La délégation, composée d’élus provenant de l’ensemble du Nord, a multiplié les rencontres avec des députés de divers partis, plusieurs ministres fédéraux, des chefs de l’opposition et de hauts fonctionnaires. Leur objectif était de rappeler que le développement du Nord constitue un enjeu stratégique pour l’économie canadienne, la sécurité nationale et la résilience des infrastructures.
Les représentants des deux associations ont discuté avec le ministre des Finances, François-Philippe Champagne, les ministres Patty Hajdu et Mélanie Joly, ainsi qu’avec des parlementaires clés impliqués dans les dossiers de l’infrastructure, de l’immigration et du logement.

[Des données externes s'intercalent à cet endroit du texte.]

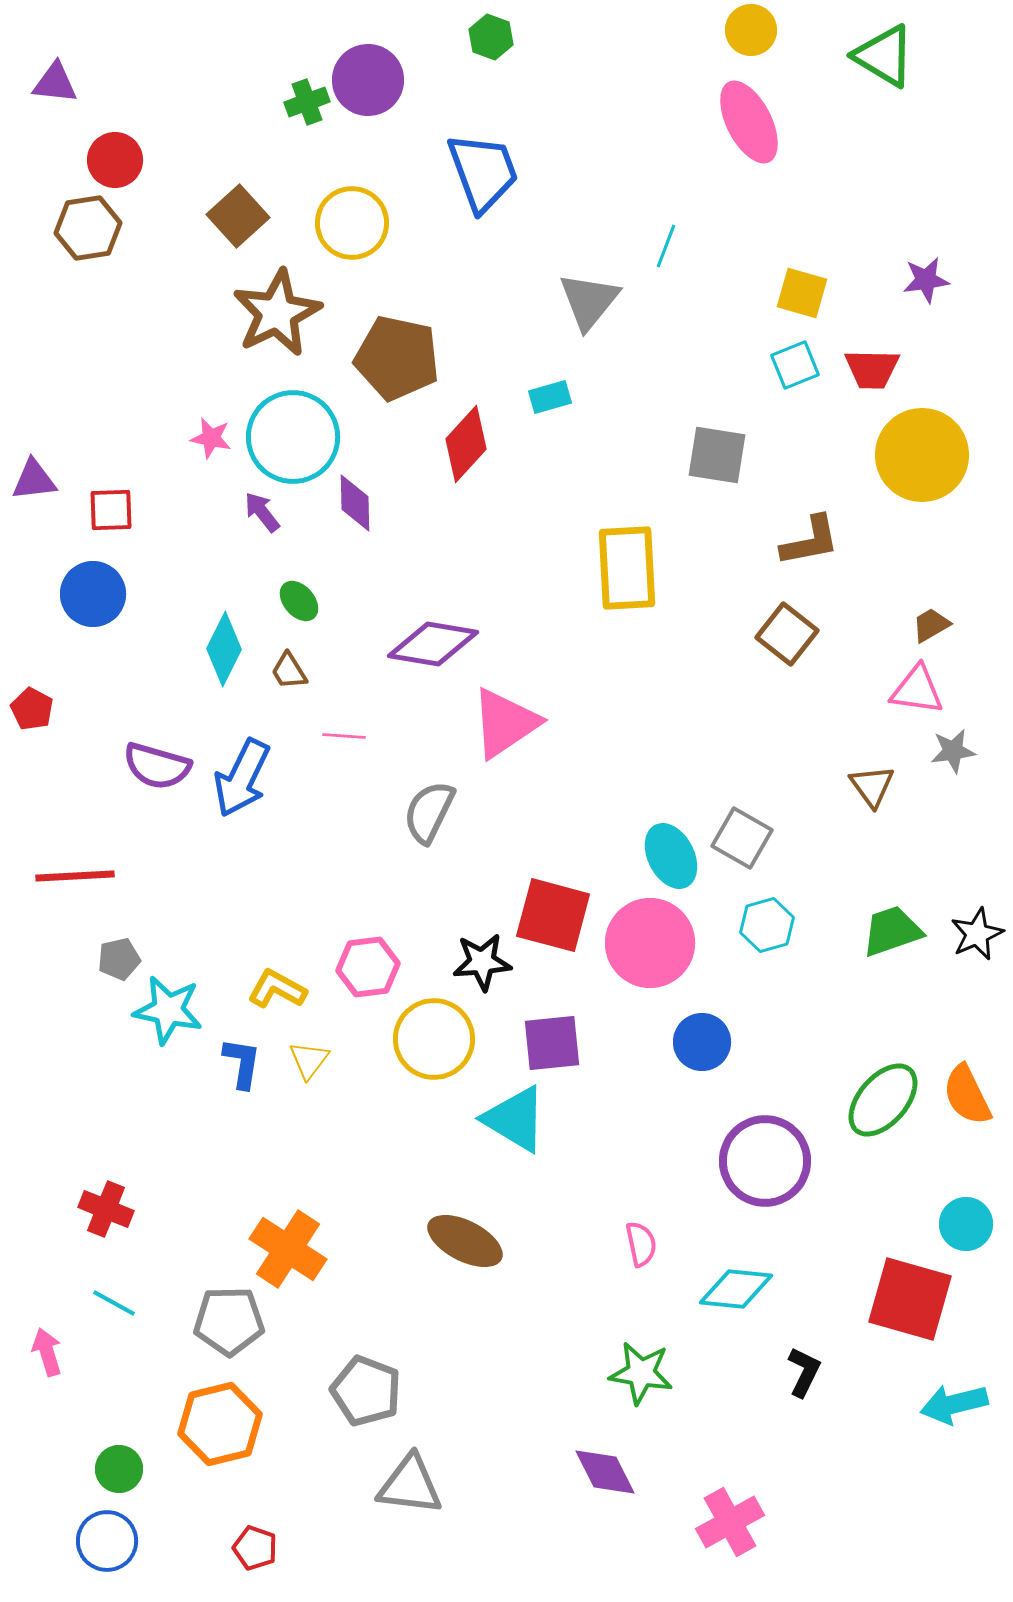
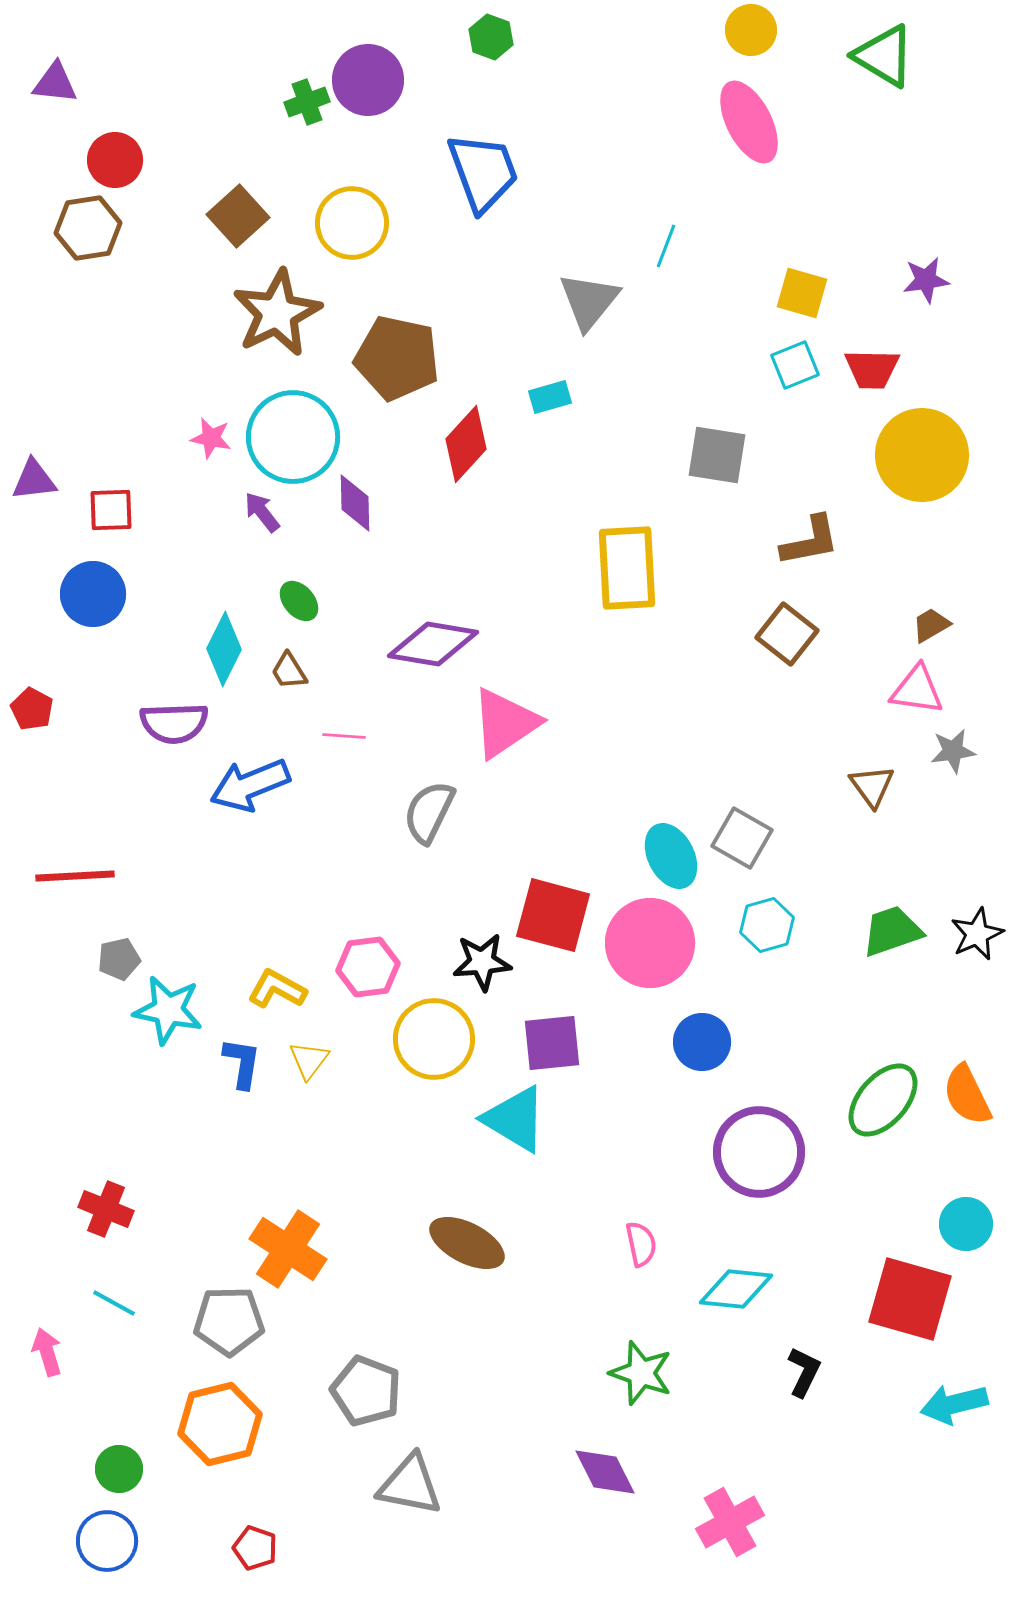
purple semicircle at (157, 766): moved 17 px right, 43 px up; rotated 18 degrees counterclockwise
blue arrow at (242, 778): moved 8 px right, 7 px down; rotated 42 degrees clockwise
purple circle at (765, 1161): moved 6 px left, 9 px up
brown ellipse at (465, 1241): moved 2 px right, 2 px down
green star at (641, 1373): rotated 10 degrees clockwise
gray triangle at (410, 1485): rotated 4 degrees clockwise
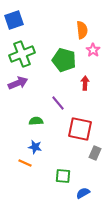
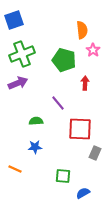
red square: rotated 10 degrees counterclockwise
blue star: rotated 16 degrees counterclockwise
orange line: moved 10 px left, 6 px down
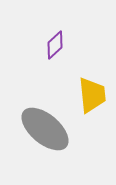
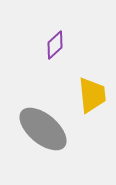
gray ellipse: moved 2 px left
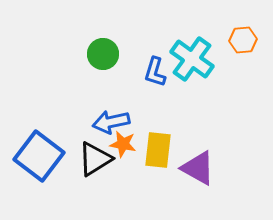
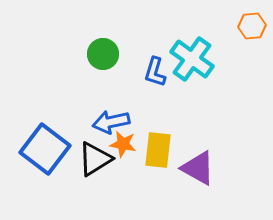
orange hexagon: moved 9 px right, 14 px up
blue square: moved 6 px right, 7 px up
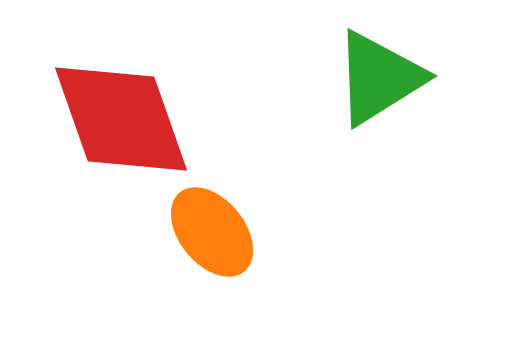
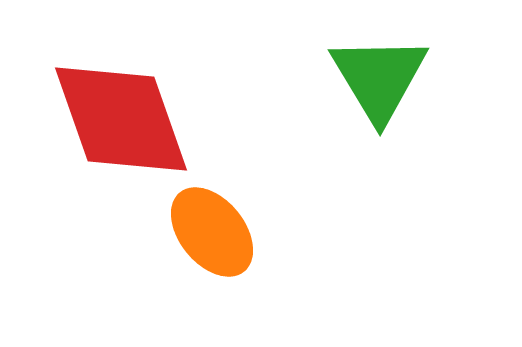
green triangle: rotated 29 degrees counterclockwise
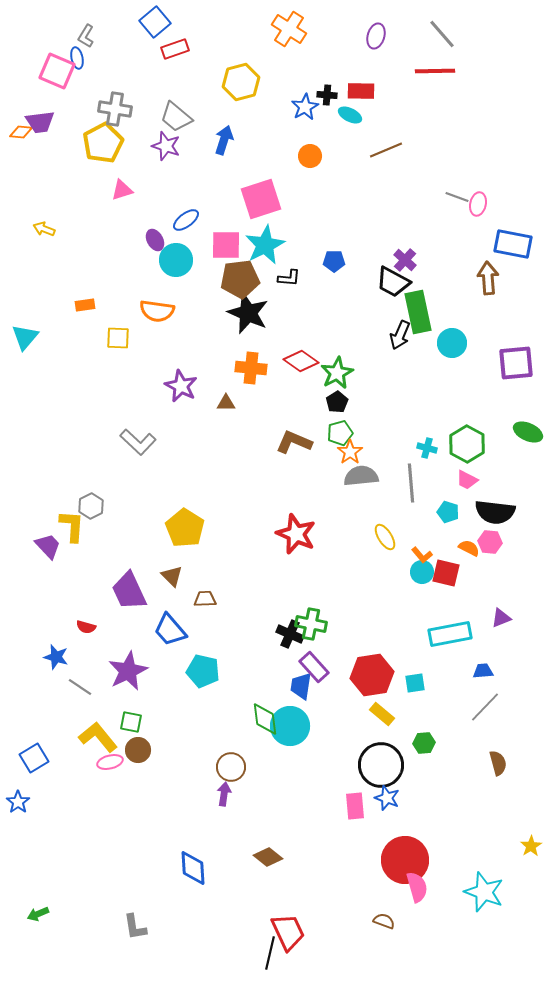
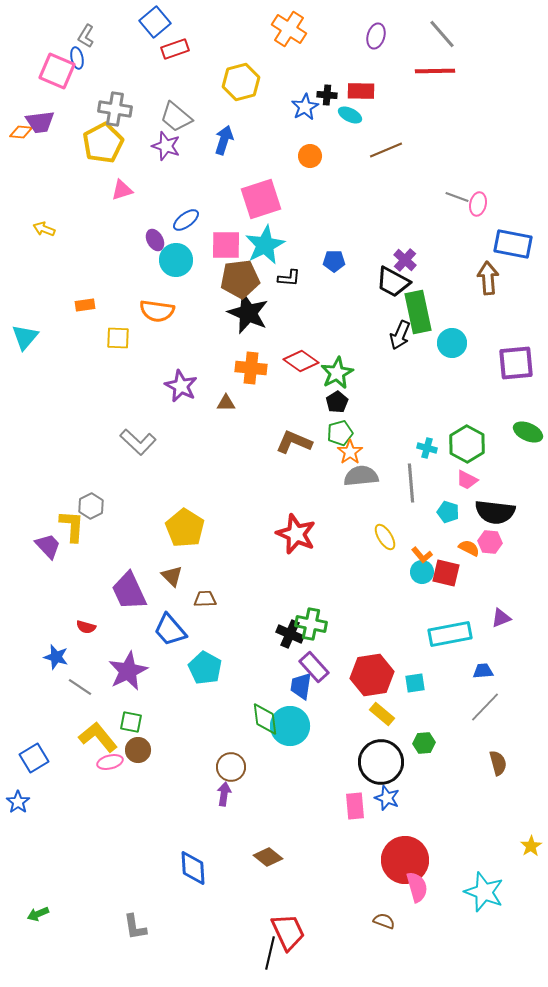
cyan pentagon at (203, 671): moved 2 px right, 3 px up; rotated 16 degrees clockwise
black circle at (381, 765): moved 3 px up
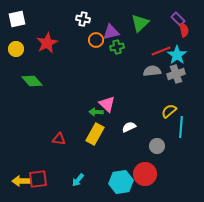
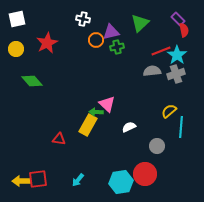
yellow rectangle: moved 7 px left, 9 px up
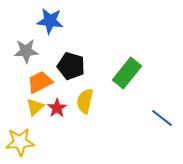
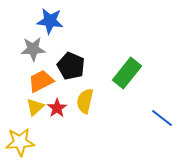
gray star: moved 7 px right, 2 px up
black pentagon: rotated 8 degrees clockwise
orange trapezoid: moved 1 px right, 1 px up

De plus, ils ont rencontré des membres du Cabinet du premier ministre et des députés influents des secteurs qu’ils représentent, notamment ceux de Thunder Bay, Nipissing et Kenora.
Les conversations ont porté sur les défis pressants du Nord, notamment la faiblesse des infrastructures de transport, les pénuries persistantes de main-d’œuvre, les enjeux de sécurité communautaire et la lenteur des processus d’approbation des projets liés aux minéraux critiques.
Parmi les priorités défendues par ces deux organismes, la modernisation de la Transcanadienne s’est imposée comme un thème central. Les élus nordiques rappellent que le tronçon traversant leur région est le plus vulnérable du pays, mettant en péril la continuité de la chaîne d’approvisionnement nationale. Ils réclament des investissements fédéraux dans des voies 2+1, des itinéraires de contournement et des projets de résilience à long terme.
À cela s’ajoutent des dossiers majeurs tels qu’une immigration adaptée aux réalités rurales et nordiques. Ils affirment également que la pénurie de travailleurs touche l’ensemble des secteurs, des services essentiels aux projets industriels majeurs, en passant par les petites entreprises.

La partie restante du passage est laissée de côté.